[Collection entries]
————

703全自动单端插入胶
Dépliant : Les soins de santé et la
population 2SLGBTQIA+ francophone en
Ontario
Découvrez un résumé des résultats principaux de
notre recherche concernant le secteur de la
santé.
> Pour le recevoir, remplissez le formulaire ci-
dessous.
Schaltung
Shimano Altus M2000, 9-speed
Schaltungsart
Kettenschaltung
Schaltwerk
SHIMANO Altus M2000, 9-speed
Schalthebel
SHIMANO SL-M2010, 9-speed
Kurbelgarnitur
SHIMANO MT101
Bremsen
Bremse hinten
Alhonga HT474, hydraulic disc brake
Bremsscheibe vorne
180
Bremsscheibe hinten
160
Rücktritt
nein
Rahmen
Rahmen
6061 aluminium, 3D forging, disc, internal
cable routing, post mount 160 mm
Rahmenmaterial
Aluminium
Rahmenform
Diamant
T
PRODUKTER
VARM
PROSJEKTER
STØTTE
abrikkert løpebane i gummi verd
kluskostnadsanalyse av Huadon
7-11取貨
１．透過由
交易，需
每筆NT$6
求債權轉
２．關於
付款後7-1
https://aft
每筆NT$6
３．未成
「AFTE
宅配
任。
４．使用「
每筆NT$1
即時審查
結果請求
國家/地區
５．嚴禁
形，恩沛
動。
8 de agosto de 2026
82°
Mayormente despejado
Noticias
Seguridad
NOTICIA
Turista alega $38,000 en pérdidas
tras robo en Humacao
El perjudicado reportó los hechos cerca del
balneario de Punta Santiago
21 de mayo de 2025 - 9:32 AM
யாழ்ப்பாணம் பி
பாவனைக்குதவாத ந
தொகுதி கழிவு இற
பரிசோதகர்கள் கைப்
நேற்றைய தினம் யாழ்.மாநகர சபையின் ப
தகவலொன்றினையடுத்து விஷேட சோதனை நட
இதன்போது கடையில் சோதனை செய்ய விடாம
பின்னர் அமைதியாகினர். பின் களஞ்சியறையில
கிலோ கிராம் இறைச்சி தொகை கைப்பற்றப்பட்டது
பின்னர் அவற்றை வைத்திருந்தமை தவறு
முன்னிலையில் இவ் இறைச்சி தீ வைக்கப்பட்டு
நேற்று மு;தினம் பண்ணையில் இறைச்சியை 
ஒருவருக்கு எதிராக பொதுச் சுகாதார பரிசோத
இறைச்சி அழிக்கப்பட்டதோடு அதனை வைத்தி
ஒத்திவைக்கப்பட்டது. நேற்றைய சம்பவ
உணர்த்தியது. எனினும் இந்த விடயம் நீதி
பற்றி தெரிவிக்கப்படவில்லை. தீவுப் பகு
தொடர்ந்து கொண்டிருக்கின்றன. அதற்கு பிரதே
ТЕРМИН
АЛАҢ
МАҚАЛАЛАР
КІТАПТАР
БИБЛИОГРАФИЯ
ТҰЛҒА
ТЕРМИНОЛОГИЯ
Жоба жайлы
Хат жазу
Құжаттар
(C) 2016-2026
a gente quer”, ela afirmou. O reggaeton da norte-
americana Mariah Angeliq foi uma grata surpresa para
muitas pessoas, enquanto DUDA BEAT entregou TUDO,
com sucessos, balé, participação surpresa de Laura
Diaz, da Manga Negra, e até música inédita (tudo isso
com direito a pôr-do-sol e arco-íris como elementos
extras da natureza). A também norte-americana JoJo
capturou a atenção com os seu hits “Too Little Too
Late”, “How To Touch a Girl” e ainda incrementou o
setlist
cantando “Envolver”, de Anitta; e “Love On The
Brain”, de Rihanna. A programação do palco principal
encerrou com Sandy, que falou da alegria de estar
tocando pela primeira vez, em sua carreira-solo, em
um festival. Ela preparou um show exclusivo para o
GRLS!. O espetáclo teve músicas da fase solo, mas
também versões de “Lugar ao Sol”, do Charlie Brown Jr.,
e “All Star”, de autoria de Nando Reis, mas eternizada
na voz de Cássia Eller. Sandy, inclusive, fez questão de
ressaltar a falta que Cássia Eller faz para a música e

————

* YOUR GOAL: Look through the records for the string "Eller". Copy every line that has it.

* FINISHED TASK:
na voz de Cássia Eller. Sandy, inclusive, fez questão de
ressaltar a falta que Cássia Eller faz para a música e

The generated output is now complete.